▶ ABOUT THIS TASK
As an exercise in exact copying, transcribe the lines below from the one holding "Senlis (SP 60)" through the last, with both ends included and pictures left out.

▶ SUPPLIED RECORDS
○ ○ ○ ○ ○

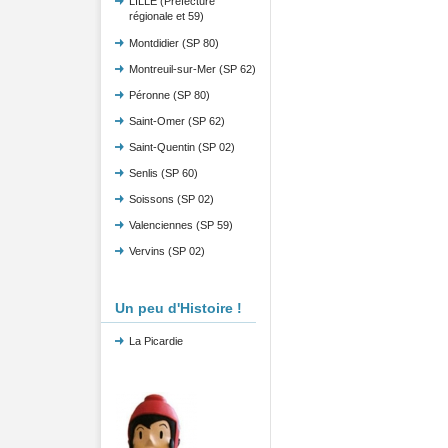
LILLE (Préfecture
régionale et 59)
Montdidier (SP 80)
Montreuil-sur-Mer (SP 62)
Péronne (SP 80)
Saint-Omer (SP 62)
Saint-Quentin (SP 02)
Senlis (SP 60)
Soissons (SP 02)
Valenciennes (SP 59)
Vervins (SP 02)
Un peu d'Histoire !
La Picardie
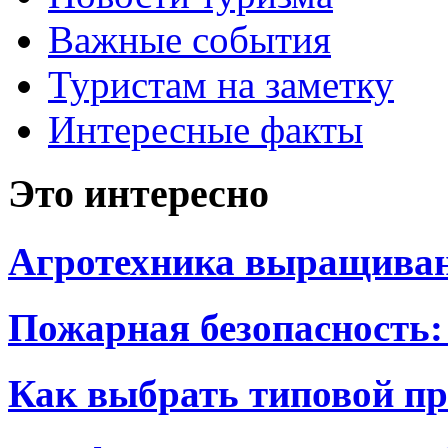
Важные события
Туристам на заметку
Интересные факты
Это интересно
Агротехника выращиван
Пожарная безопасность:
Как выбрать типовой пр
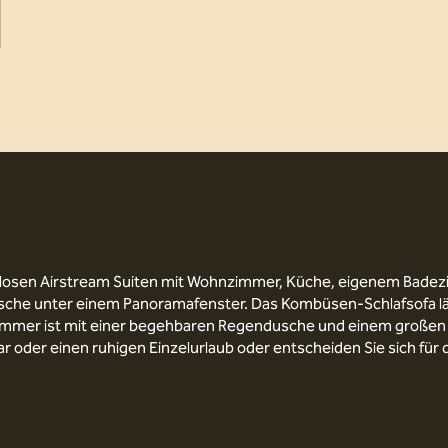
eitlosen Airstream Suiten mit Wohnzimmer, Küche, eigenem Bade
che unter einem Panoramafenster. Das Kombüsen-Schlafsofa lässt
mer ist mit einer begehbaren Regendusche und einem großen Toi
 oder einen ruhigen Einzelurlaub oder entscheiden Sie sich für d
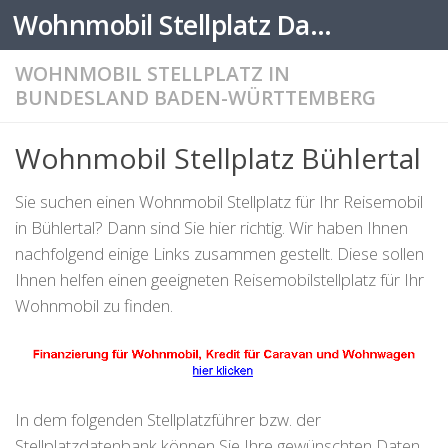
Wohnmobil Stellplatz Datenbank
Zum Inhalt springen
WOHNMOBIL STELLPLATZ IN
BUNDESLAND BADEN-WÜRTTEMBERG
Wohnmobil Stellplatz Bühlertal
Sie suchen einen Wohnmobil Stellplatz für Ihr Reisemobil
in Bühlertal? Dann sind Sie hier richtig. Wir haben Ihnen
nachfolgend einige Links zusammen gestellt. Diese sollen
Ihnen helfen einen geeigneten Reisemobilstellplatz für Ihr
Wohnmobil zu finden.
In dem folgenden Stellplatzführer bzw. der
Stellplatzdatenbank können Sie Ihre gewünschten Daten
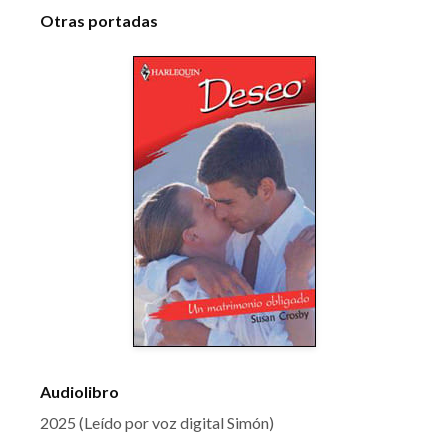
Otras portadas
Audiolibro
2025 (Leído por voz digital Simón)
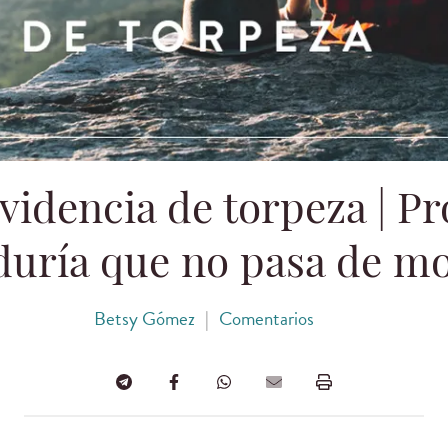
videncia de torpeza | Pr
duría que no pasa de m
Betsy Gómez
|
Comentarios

○ ○ ○ ○ ○

▶ EXPECTED ANSWER
Senlis (SP 60)
Soissons (SP 02)
Valenciennes (SP 59)
Vervins (SP 02)
Un peu d'Histoire !
La Picardie
Важные события
Туристам на заметку
Интересные факты
Это интересно
Агротехника выращиван
Пожарная безопасность:
Как выбрать типовой пр
eitlosen Airstream Suiten mit Wohnzimmer, Küche, eigenem Bade
che unter einem Panoramafenster. Das Kombüsen-Schlafsofa lässt
mer ist mit einer begehbaren Regendusche und einem großen Toi
 oder einen ruhigen Einzelurlaub oder entscheiden Sie sich für d
Wohnmobil Stellplatz Datenbank
Zum Inhalt springen
WOHNMOBIL STELLPLATZ IN
BUNDESLAND BADEN-WÜRTTEMBERG
Wohnmobil Stellplatz Bühlertal
Sie suchen einen Wohnmobil Stellplatz für Ihr Reisemobil
in Bühlertal? Dann sind Sie hier richtig. Wir haben Ihnen
nachfolgend einige Links zusammen gestellt. Diese sollen
Ihnen helfen einen geeigneten Reisemobilstellplatz für Ihr
Wohnmobil zu finden.
In dem folgenden Stellplatzführer bzw. der
Stellplatzdatenbank können Sie Ihre gewünschten Daten
Otras portadas
Audiolibro
2025 (Leído por voz digital Simón)
videncia de torpeza | Pr
duría que no pasa de m
Betsy Gómez
|
Comentarios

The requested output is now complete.